EXERCISE DESCRIPTION — If a line in the listing below contains the word "پارسینه", count it, then please give only the number of such lines.

SUPPLIED DATA —

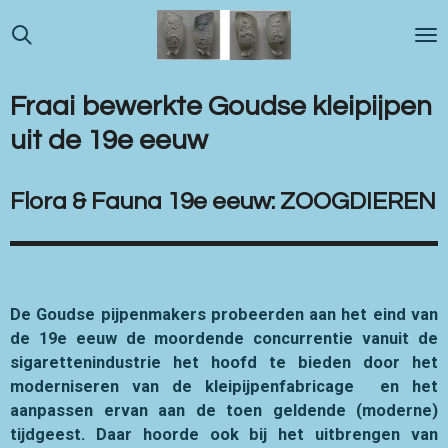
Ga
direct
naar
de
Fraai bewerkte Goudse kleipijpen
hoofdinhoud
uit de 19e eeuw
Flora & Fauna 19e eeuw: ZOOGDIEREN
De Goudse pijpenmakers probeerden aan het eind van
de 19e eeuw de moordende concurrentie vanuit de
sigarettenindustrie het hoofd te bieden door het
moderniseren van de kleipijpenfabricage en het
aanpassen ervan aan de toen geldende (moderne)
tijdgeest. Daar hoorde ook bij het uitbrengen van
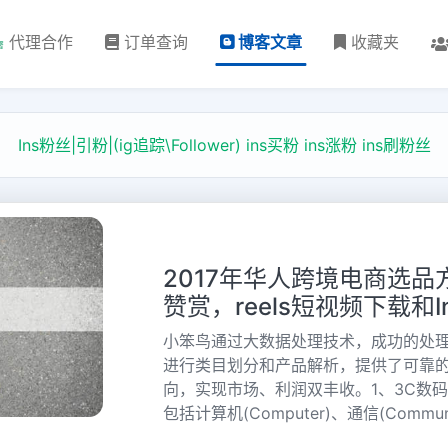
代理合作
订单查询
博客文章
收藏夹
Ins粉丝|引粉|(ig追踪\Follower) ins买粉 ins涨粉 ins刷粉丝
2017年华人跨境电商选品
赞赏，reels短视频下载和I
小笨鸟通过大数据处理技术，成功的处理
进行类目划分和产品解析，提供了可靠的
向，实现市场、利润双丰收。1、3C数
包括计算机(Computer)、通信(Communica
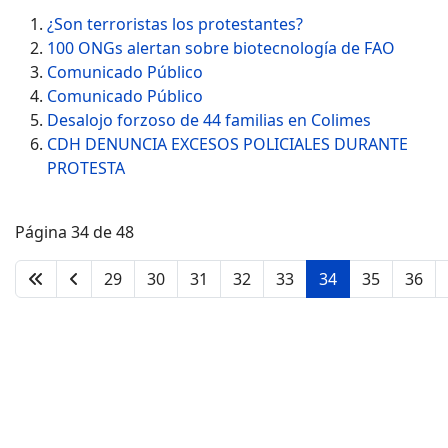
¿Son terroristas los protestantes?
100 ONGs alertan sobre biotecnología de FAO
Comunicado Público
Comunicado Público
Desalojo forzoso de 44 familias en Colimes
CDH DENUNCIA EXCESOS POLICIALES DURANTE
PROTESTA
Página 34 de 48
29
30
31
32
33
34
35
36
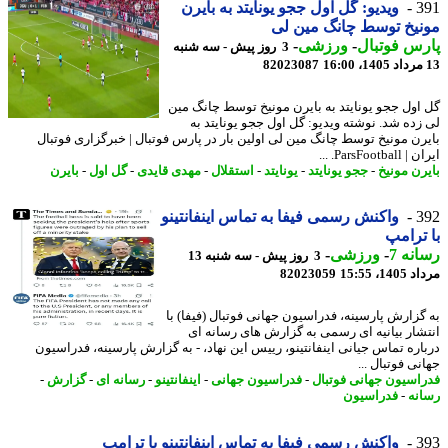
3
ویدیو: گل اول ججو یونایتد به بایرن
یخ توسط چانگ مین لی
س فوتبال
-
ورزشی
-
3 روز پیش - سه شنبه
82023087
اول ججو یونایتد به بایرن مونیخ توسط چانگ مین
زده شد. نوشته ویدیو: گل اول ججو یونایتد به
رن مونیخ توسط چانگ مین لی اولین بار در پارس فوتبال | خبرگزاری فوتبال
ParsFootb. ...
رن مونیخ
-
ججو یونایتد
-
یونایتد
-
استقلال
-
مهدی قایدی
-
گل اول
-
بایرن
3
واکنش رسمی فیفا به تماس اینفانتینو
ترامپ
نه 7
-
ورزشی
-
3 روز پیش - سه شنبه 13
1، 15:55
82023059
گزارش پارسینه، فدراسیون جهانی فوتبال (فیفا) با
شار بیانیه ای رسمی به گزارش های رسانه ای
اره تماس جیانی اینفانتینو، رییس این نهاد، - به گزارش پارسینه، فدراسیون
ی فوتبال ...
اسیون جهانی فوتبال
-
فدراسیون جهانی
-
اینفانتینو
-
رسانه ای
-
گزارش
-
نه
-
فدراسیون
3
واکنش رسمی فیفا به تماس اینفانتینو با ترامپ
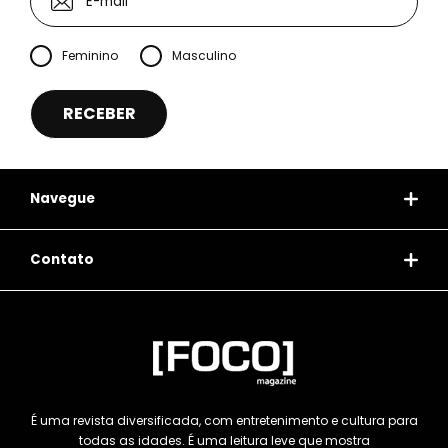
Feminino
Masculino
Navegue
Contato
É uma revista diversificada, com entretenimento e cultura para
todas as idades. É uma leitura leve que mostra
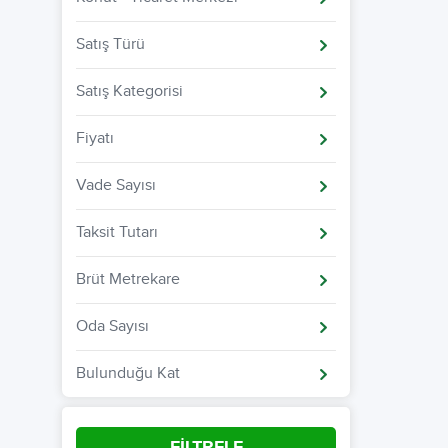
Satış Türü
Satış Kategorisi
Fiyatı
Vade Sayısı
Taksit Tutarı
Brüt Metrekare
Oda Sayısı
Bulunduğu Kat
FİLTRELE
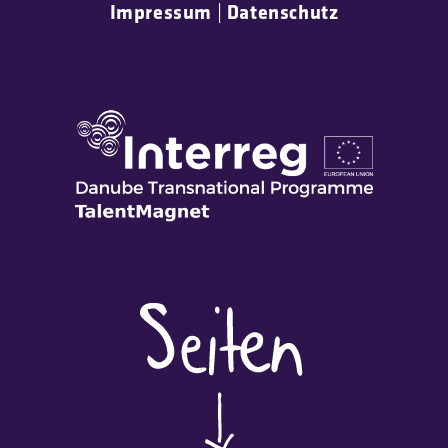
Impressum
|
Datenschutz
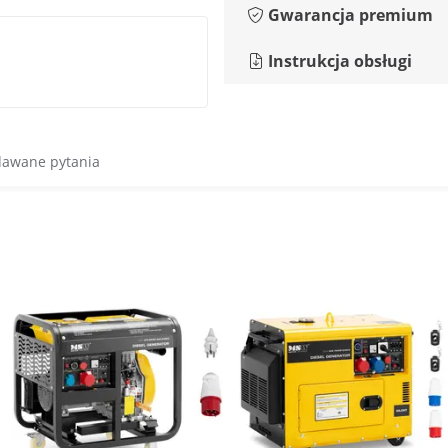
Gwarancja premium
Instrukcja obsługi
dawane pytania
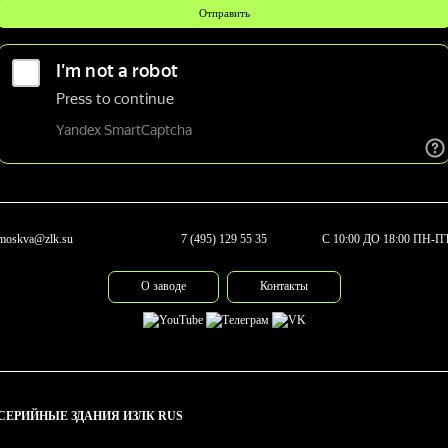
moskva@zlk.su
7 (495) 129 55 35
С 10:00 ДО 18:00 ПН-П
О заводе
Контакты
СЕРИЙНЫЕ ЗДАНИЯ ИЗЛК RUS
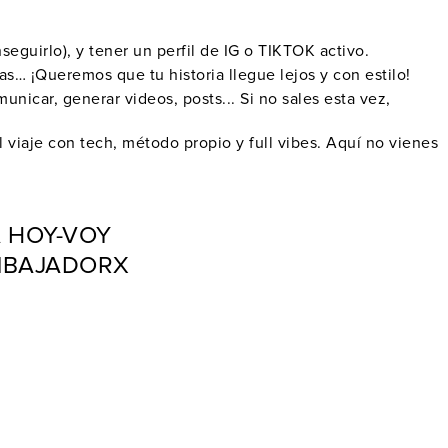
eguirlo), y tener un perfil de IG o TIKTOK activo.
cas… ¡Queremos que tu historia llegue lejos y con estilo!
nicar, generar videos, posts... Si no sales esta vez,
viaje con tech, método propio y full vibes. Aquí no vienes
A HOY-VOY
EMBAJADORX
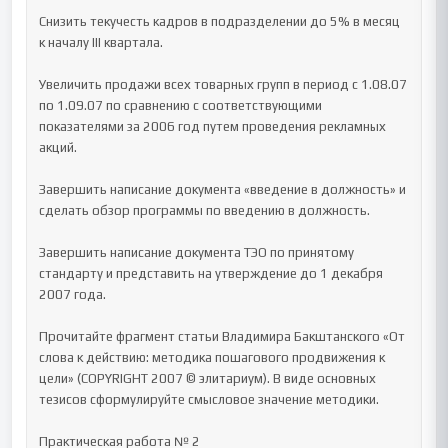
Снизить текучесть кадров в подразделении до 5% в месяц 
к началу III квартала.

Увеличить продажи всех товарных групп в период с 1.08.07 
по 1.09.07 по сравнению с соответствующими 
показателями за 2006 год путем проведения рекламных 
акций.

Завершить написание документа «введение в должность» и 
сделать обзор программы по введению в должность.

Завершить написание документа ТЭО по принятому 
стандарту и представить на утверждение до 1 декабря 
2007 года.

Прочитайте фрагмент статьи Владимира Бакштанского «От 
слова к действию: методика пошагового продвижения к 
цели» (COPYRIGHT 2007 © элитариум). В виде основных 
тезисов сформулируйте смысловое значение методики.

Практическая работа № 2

---

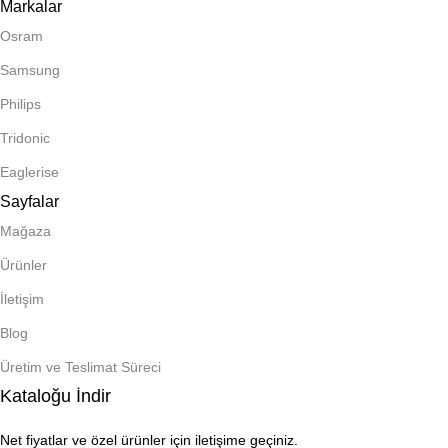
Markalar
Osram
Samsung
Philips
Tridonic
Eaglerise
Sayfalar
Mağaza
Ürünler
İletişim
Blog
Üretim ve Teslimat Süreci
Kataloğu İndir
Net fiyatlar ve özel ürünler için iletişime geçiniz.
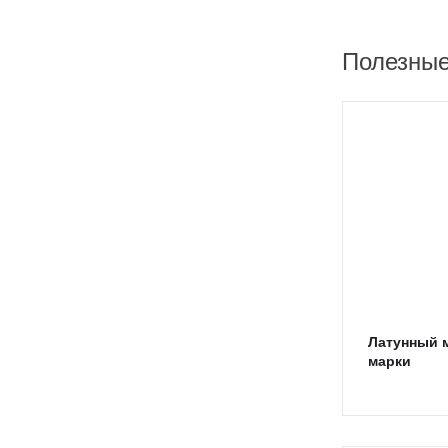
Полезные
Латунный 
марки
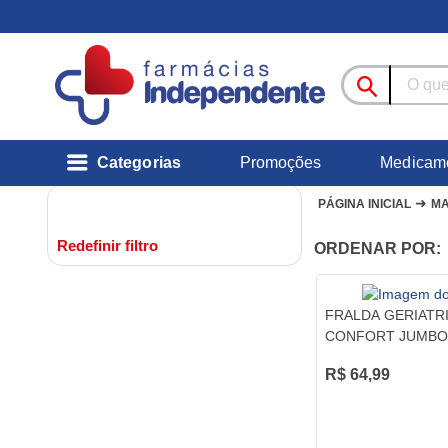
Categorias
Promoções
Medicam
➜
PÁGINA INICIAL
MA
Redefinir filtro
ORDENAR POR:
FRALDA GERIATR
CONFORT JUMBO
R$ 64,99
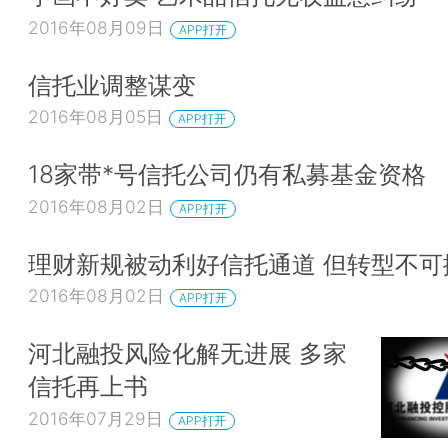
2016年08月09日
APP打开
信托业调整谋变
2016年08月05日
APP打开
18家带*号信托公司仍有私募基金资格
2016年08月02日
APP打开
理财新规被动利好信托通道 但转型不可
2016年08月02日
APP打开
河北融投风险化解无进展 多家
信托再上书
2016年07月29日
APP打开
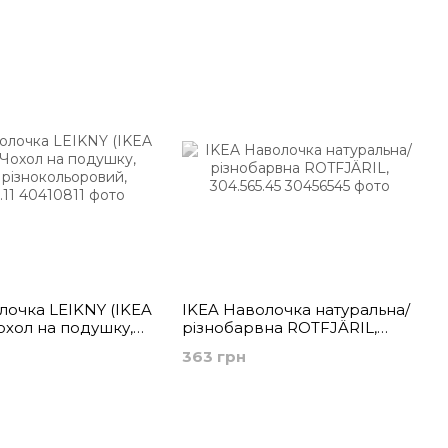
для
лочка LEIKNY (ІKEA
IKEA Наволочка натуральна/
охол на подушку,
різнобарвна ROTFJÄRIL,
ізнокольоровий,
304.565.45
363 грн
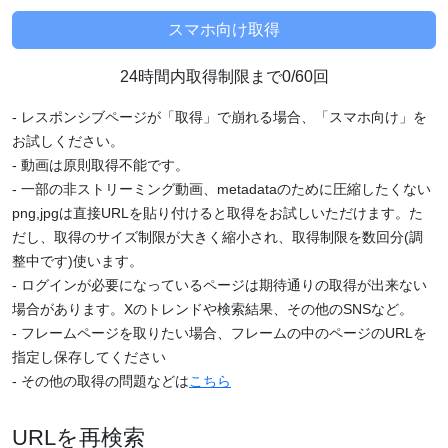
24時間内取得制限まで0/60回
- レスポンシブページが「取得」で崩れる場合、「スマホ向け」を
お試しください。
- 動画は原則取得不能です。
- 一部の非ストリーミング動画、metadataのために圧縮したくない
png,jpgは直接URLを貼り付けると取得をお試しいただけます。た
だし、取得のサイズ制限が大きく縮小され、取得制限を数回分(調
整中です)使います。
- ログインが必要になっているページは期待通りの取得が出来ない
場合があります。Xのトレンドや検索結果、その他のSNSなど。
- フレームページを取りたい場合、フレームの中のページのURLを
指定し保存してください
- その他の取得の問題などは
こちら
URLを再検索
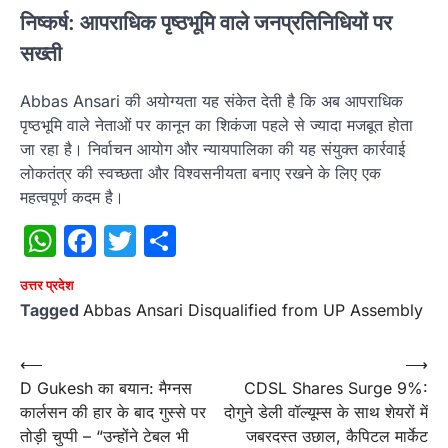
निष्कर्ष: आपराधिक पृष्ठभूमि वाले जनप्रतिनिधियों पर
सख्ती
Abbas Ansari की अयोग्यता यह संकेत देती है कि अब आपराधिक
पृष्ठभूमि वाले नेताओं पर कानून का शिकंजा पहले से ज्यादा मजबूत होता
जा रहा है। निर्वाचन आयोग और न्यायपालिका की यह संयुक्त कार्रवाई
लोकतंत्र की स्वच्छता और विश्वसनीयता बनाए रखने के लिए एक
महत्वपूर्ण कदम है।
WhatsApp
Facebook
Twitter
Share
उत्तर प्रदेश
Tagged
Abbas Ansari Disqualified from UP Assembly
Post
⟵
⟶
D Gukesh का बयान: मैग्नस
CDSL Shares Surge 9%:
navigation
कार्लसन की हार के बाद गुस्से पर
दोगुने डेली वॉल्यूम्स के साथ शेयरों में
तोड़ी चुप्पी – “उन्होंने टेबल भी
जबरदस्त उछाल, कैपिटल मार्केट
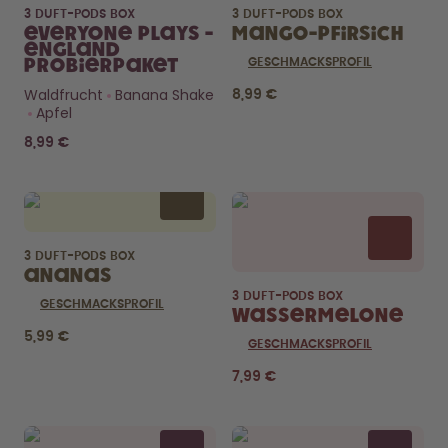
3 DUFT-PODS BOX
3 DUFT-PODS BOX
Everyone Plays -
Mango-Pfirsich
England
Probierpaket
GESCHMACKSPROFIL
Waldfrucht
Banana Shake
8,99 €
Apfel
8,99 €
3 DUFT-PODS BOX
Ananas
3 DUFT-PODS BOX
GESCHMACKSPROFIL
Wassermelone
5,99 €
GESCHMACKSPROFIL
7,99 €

RESULT FOR THIS EXERCISE — 2